(Stored items from a collection)
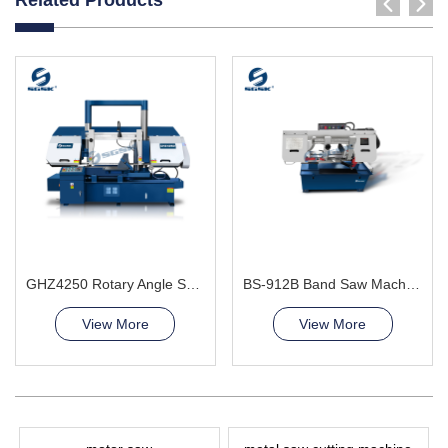
GHZ4250 Rotary Angle Sawing Machie
BS-912B Band Saw Machine
View More
View More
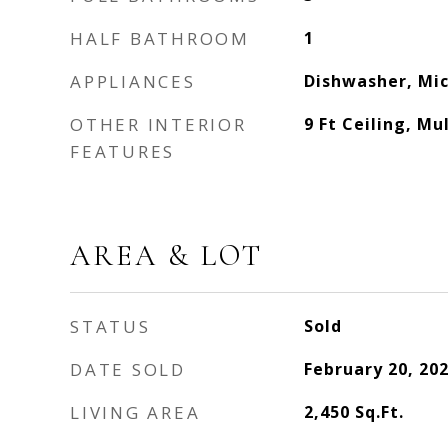
HALF BATHROOM
1
APPLIANCES
Dishwasher, Mi
OTHER INTERIOR
9 Ft Ceiling, Mu
FEATURES
AREA & LOT
STATUS
Sold
DATE SOLD
February 20, 20
LIVING AREA
2,450
Sq.Ft.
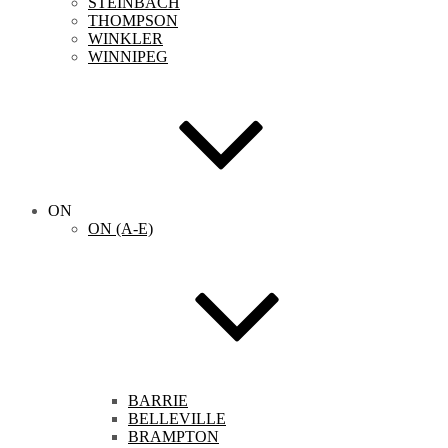
STEINBACH
THOMPSON
WINKLER
WINNIPEG
ON
ON (A-E)
BARRIE
BELLEVILLE
BRAMPTON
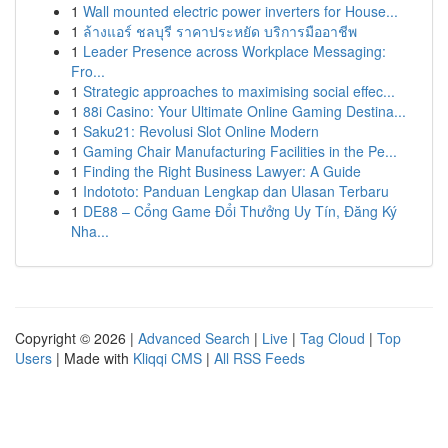
1
Wall mounted electric power inverters for House...
1
ล้างแอร์ ชลบุรี ราคาประหยัด บริการมืออาชีพ
1
Leader Presence across Workplace Messaging:
Fro...
1
Strategic approaches to maximising social effec...
1
88i Casino: Your Ultimate Online Gaming Destina...
1
Saku21: Revolusi Slot Online Modern
1
Gaming Chair Manufacturing Facilities in the Pe...
1
Finding the Right Business Lawyer: A Guide
1
Indototo: Panduan Lengkap dan Ulasan Terbaru
1
DE88 – Cổng Game Đổi Thưởng Uy Tín, Đăng Ký
Nha...
Copyright © 2026 |
Advanced Search
|
Live
|
Tag Cloud
|
Top
Users
| Made with
Kliqqi CMS
|
All RSS Feeds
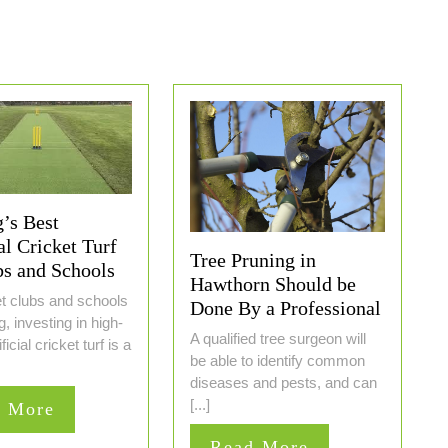
’s Best
al Cricket Turf
Tree Pruning in
bs and Schools
Hawthorn Should be
et clubs and schools
Done By a Professional
, investing in high-
A qualified tree surgeon will
ificial cricket turf is a
be able to identify common
diseases and pests, and can
[...]
Read
d More
More
Read
Read More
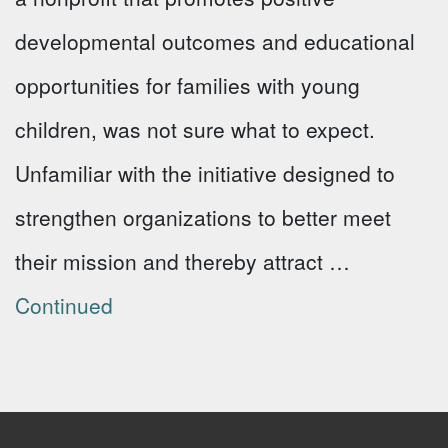
developmental outcomes and educational
opportunities for families with young
children, was not sure what to expect.
Unfamiliar with the initiative designed to
strengthen organizations to better meet
their mission and thereby attract …
Continued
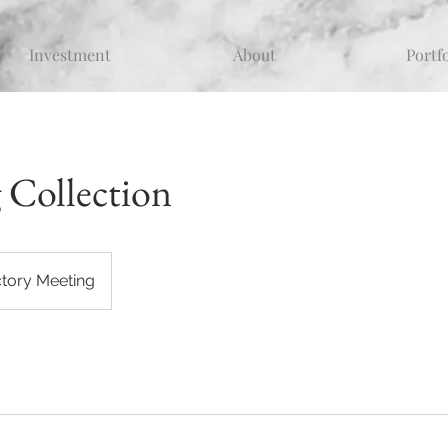
Investment
About
Portf
 Collection
ctory Meeting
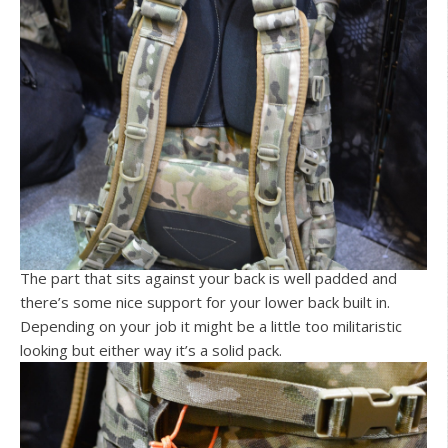
The part that sits against your back is well padded and
there’s some nice support for your lower back built in.
Depending on your job it might be a little too militaristic
looking but either way it’s a solid pack.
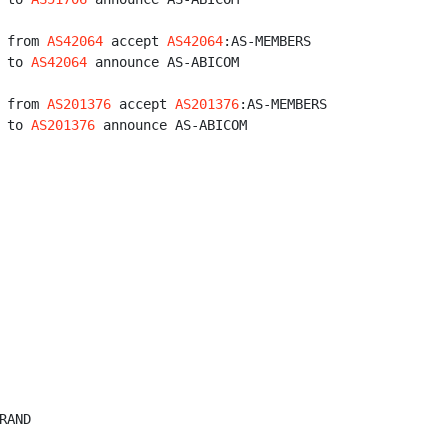
 from 
AS42064
 accept 
AS42064
:AS-MEMBERS

 to 
AS42064
 announce AS-ABICOM

 from 
AS201376
 accept 
AS201376
:AS-MEMBERS

 to 
AS201376
 announce AS-ABICOM

AND
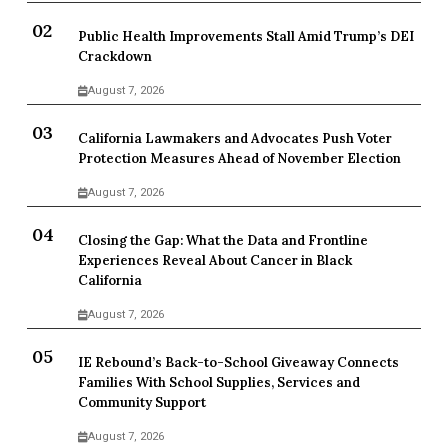
Public Health Improvements Stall Amid Trump’s DEI
Crackdown
August 7, 2026
California Lawmakers and Advocates Push Voter
Protection Measures Ahead of November Election
August 7, 2026
Closing the Gap: What the Data and Frontline
Experiences Reveal About Cancer in Black
California
August 7, 2026
IE Rebound’s Back-to-School Giveaway Connects
Families With School Supplies, Services and
Community Support
August 7, 2026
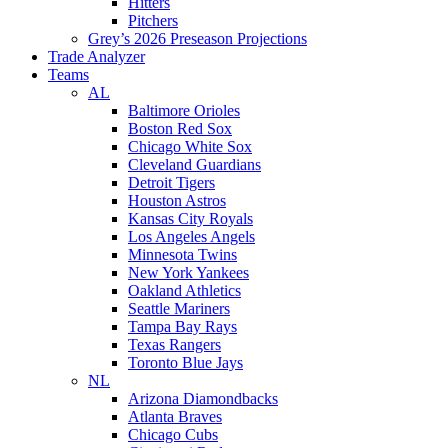
Hitters
Pitchers
Grey’s 2026 Preseason Projections
Trade Analyzer
Teams
AL
Baltimore Orioles
Boston Red Sox
Chicago White Sox
Cleveland Guardians
Detroit Tigers
Houston Astros
Kansas City Royals
Los Angeles Angels
Minnesota Twins
New York Yankees
Oakland Athletics
Seattle Mariners
Tampa Bay Rays
Texas Rangers
Toronto Blue Jays
NL
Arizona Diamondbacks
Atlanta Braves
Chicago Cubs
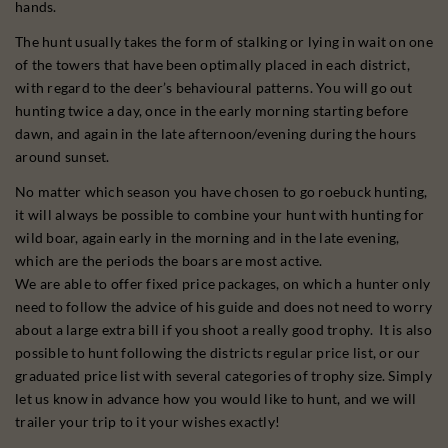
hands.
The hunt usually takes the form of stalking or lying in wait on one
of the towers that have been optimally placed in each district,
with regard to the deer’s behavioural patterns. You will go out
hunting twice a day, once in the early morning starting before
dawn, and again in the late afternoon/evening during the hours
around sunset.
No matter which season you have chosen to go roebuck hunting,
it will always be possible to combine your hunt with hunting for
wild boar, again early in the morning and in the late evening,
which are the periods the boars are most active.
We are able to offer fixed price packages, on which a hunter only
need to follow the advice of his guide and does not need to worry
about a large extra bill if you shoot a really good trophy. It is also
possible to hunt following the districts regular price list, or our
graduated price list with several categories of trophy size. Simply
let us know in advance how you would like to hunt, and we will
trailer your trip to it your wishes exactly!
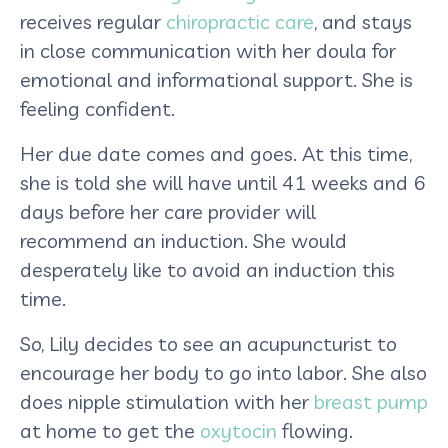
receives regular
chiropractic care
, and stays
in close communication with her doula for
emotional and informational support. She is
feeling confident.
Her due date comes and goes. At this time,
she is told she will have until 41 weeks and 6
days before her care provider will
recommend an induction. She would
desperately like to avoid an induction this
time.
So, Lily decides to see an acupuncturist to
encourage her body to go into labor. She also
does nipple stimulation with her
breast pump
at home to get the
oxytocin
flowing.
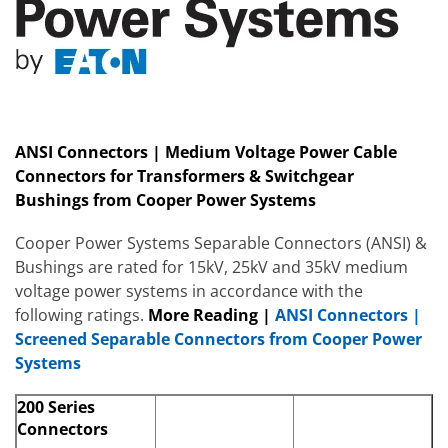
ANSI Connectors | Medium Voltage Power Cable
Connectors for Transformers & Switchgear
Bushings from Cooper Power Systems
Cooper Power Systems Separable Connectors (ANSI) &
Bushings are rated for 15kV, 25kV and 35kV medium
voltage power systems in accordance with the
following ratings.
More
Reading
|
ANSI Connectors |
Screened Separable Connectors from Cooper Power
Systems
200 Series
Connectors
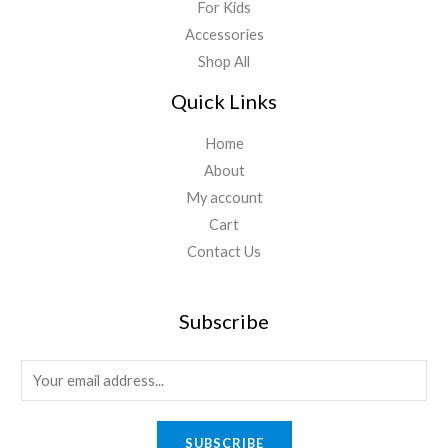
For Kids
Accessories
Shop All
Quick Links
Home
About
My account
Cart
Contact Us
Subscribe
E
m
a
SUBSCRIBE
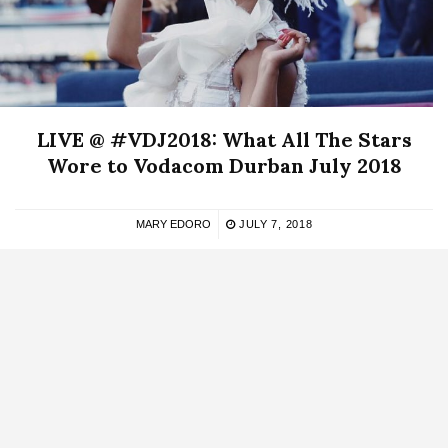
LIVE @ #VDJ2018: What All The Stars
Wore to Vodacom Durban July 2018
MARY EDORO
JULY 7, 2018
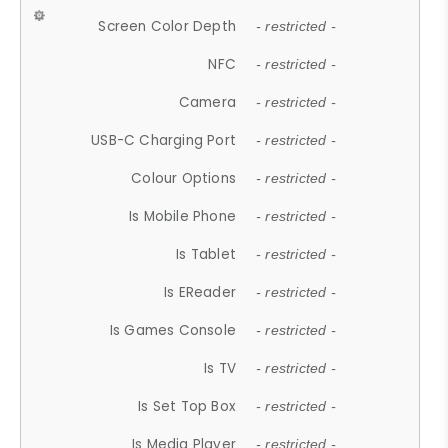
Screen Color Depth
- restricted -
NFC
- restricted -
Camera
- restricted -
USB-C Charging Port
- restricted -
Colour Options
- restricted -
Is Mobile Phone
- restricted -
Is Tablet
- restricted -
Is EReader
- restricted -
Is Games Console
- restricted -
Is TV
- restricted -
Is Set Top Box
- restricted -
Is Media Player
- restricted -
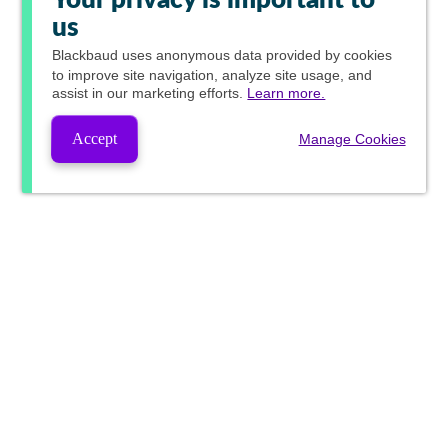
Your privacy is important to
us
Blackbaud
uses anonymous data provided by cookies
to improve site navigation, analyze site usage, and
assist in our marketing efforts.
Learn more.
Accept
Manage Cookies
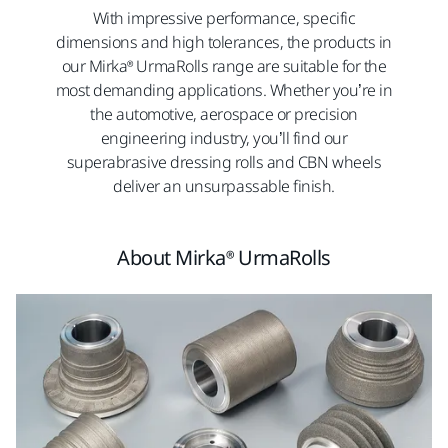
With impressive performance, specific
dimensions and high tolerances, the products in
our Mirka® UrmaRolls range are suitable for the
most demanding applications. Whether you’re in
the automotive, aerospace or precision
engineering industry, you’ll find our
superabrasive dressing rolls and CBN wheels
deliver an unsurpassable finish.
About Mirka® UrmaRolls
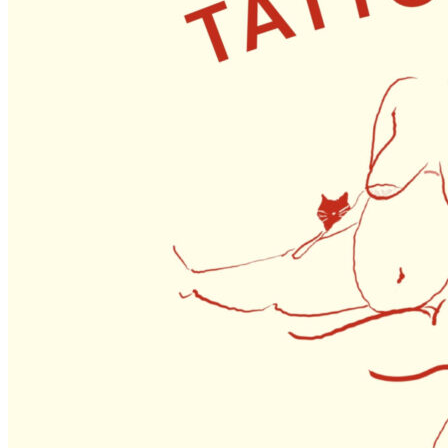
1pm
·
Queen Village
·
Tattooed Mom
Queer Life Drawing // August 2026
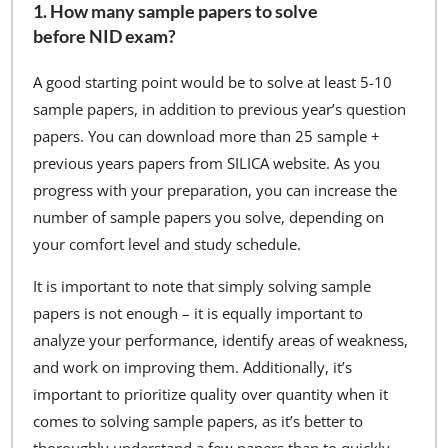
1. How many sample papers to solve
before NID exam?
A good starting point would be to solve at least 5-10
sample papers, in addition to previous year’s question
papers. You can download more than 25 sample +
previous years papers from SILICA website. As you
progress with your preparation, you can increase the
number of sample papers you solve, depending on
your comfort level and study schedule.
It is important to note that simply solving sample
papers is not enough – it is equally important to
analyze your performance, identify areas of weakness,
and work on improving them. Additionally, it’s
important to prioritize quality over quantity when it
comes to solving sample papers, as it’s better to
thoroughly understand a few papers than to quickly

YOUR GOAL
Transcribe every entry word for word, excluding images.

RESPONSE BELOW
GHZ4250 Rotary Angle Sawing Machie
BS-912B Band Saw Machine
View More
View More
HALF BATHROOM
1
APPLIANCES
Dishwasher, Mi
OTHER INTERIOR
9 Ft Ceiling, Mu
FEATURES
AREA & LOT
STATUS
Sold
DATE SOLD
February 20, 20
LIVING AREA
2,450
Sq.Ft.
STEINBACH
THOMPSON
WINKLER
WINNIPEG
ON
ON (A-E)
BARRIE
BELLEVILLE
BRAMPTON
1
Wall mounted electric power inverters for House...
1
ล้างแอร์ ชลบุรี ราคาประหยัด บริการมืออาชีพ
1
Leader Presence across Workplace Messaging:
Fro...
1
Strategic approaches to maximising social effec...
1
88i Casino: Your Ultimate Online Gaming Destina...
1
Saku21: Revolusi Slot Online Modern
1
Gaming Chair Manufacturing Facilities in the Pe...
1
Finding the Right Business Lawyer: A Guide
1
Indototo: Panduan Lengkap dan Ulasan Terbaru
1
DE88 – Cổng Game Đổi Thưởng Uy Tín, Đăng Ký
Nha...
Copyright © 2026 |
Advanced Search
|
Live
|
Tag Cloud
|
Top
Users
| Made with
Kliqqi CMS
|
All RSS Feeds
’s Best
al Cricket Turf
Tree Pruning in
bs and Schools
Hawthorn Should be
et clubs and schools
Done By a Professional
, investing in high-
A qualified tree surgeon will
ificial cricket turf is a
be able to identify common
diseases and pests, and can
[...]
Read
d More
More
Read
Read More
developmental outcomes and educational
opportunities for families with young
children, was not sure what to expect.
Unfamiliar with the initiative designed to
strengthen organizations to better meet
their mission and thereby attract …
Continued
Investment
About
Portf
 Collection
ctory Meeting
The part that sits against your back is well padded and
there’s some nice support for your lower back built in.
Depending on your job it might be a little too militaristic
looking but either way it’s a solid pack.
 from 
AS42064
 accept 
AS42064
:AS-MEMBERS

 to 
AS42064
 announce AS-ABICOM

 from 
AS201376
 accept 
AS201376
:AS-MEMBERS

 to 
AS201376
 announce AS-ABICOM

AND
Public Health Improvements Stall Amid Trump’s DEI
Crackdown
August 7, 2026
California Lawmakers and Advocates Push Voter
Protection Measures Ahead of November Election
August 7, 2026
Closing the Gap: What the Data and Frontline
Experiences Reveal About Cancer in Black
California
August 7, 2026
IE Rebound’s Back-to-School Giveaway Connects
Families With School Supplies, Services and
Community Support
August 7, 2026
Hitters
Pitchers
Grey’s 2026 Preseason Projections
Trade Analyzer
Teams
AL
Baltimore Orioles
Boston Red Sox
Chicago White Sox
Cleveland Guardians
Detroit Tigers
Houston Astros
Kansas City Royals
Los Angeles Angels
Minnesota Twins
New York Yankees
Oakland Athletics
Seattle Mariners
Tampa Bay Rays
Texas Rangers
Toronto Blue Jays
NL
Arizona Diamondbacks
Atlanta Braves
Chicago Cubs
hands.
The hunt usually takes the form of stalking or lying in wait on one
of the towers that have been optimally placed in each district,
with regard to the deer’s behavioural patterns. You will go out
hunting twice a day, once in the early morning starting before
dawn, and again in the late afternoon/evening during the hours
around sunset.
No matter which season you have chosen to go roebuck hunting,
it will always be possible to combine your hunt with hunting for
wild boar, again early in the morning and in the late evening,
which are the periods the boars are most active.
We are able to offer fixed price packages, on which a hunter only
need to follow the advice of his guide and does not need to worry
about a large extra bill if you shoot a really good trophy. It is also
possible to hunt following the districts regular price list, or our
graduated price list with several categories of trophy size. Simply
let us know in advance how you would like to hunt, and we will
trailer your trip to it your wishes exactly!
receives regular
chiropractic care
, and stays
in close communication with her doula for
emotional and informational support. She is
feeling confident.
Her due date comes and goes. At this time,
she is told she will have until 41 weeks and 6
days before her care provider will
recommend an induction. She would
desperately like to avoid an induction this
time.
So, Lily decides to see an acupuncturist to
encourage her body to go into labor. She also
does nipple stimulation with her
breast pump
at home to get the
oxytocin
flowing.
ANSI Connectors | Medium Voltage Power Cable
Connectors for Transformers & Switchgear
Bushings from Cooper Power Systems
Cooper Power Systems Separable Connectors (ANSI) &
Bushings are rated for 15kV, 25kV and 35kV medium
voltage power systems in accordance with the
following ratings.
More
Reading
|
ANSI Connectors |
Screened Separable Connectors from Cooper Power
Systems
200 Series
Connectors
For Kids
Accessories
Shop All
Quick Links
Home
About
My account
Cart
Contact Us
Subscribe
E
m
a
SUBSCRIBE
LIVE @ #VDJ2018: What All The Stars
Wore to Vodacom Durban July 2018
MARY EDORO
JULY 7, 2018
Screen Color Depth
- restricted -
NFC
- restricted -
Camera
- restricted -
USB-C Charging Port
- restricted -
Colour Options
- restricted -
Is Mobile Phone
- restricted -
Is Tablet
- restricted -
Is EReader
- restricted -
Is Games Console
- restricted -
Is TV
- restricted -
Is Set Top Box
- restricted -
Is Media Player
- restricted -
Your privacy is important to
us
Blackbaud
uses anonymous data provided by cookies
to improve site navigation, analyze site usage, and
assist in our marketing efforts.
Learn more.
Accept
Manage Cookies
With impressive performance, specific
dimensions and high tolerances, the products in
our Mirka® UrmaRolls range are suitable for the
most demanding applications. Whether you’re in
the automotive, aerospace or precision
engineering industry, you’ll find our
superabrasive dressing rolls and CBN wheels
deliver an unsurpassable finish.
About Mirka® UrmaRolls
1pm
·
Queen Village
·
Tattooed Mom
Queer Life Drawing // August 2026
1. How many sample papers to solve
before NID exam?
A good starting point would be to solve at least 5-10
sample papers, in addition to previous year’s question
papers. You can download more than 25 sample +
previous years papers from SILICA website. As you
progress with your preparation, you can increase the
number of sample papers you solve, depending on
your comfort level and study schedule.
It is important to note that simply solving sample
papers is not enough – it is equally important to
analyze your performance, identify areas of weakness,
and work on improving them. Additionally, it’s
important to prioritize quality over quantity when it
comes to solving sample papers, as it’s better to
thoroughly understand a few papers than to quickly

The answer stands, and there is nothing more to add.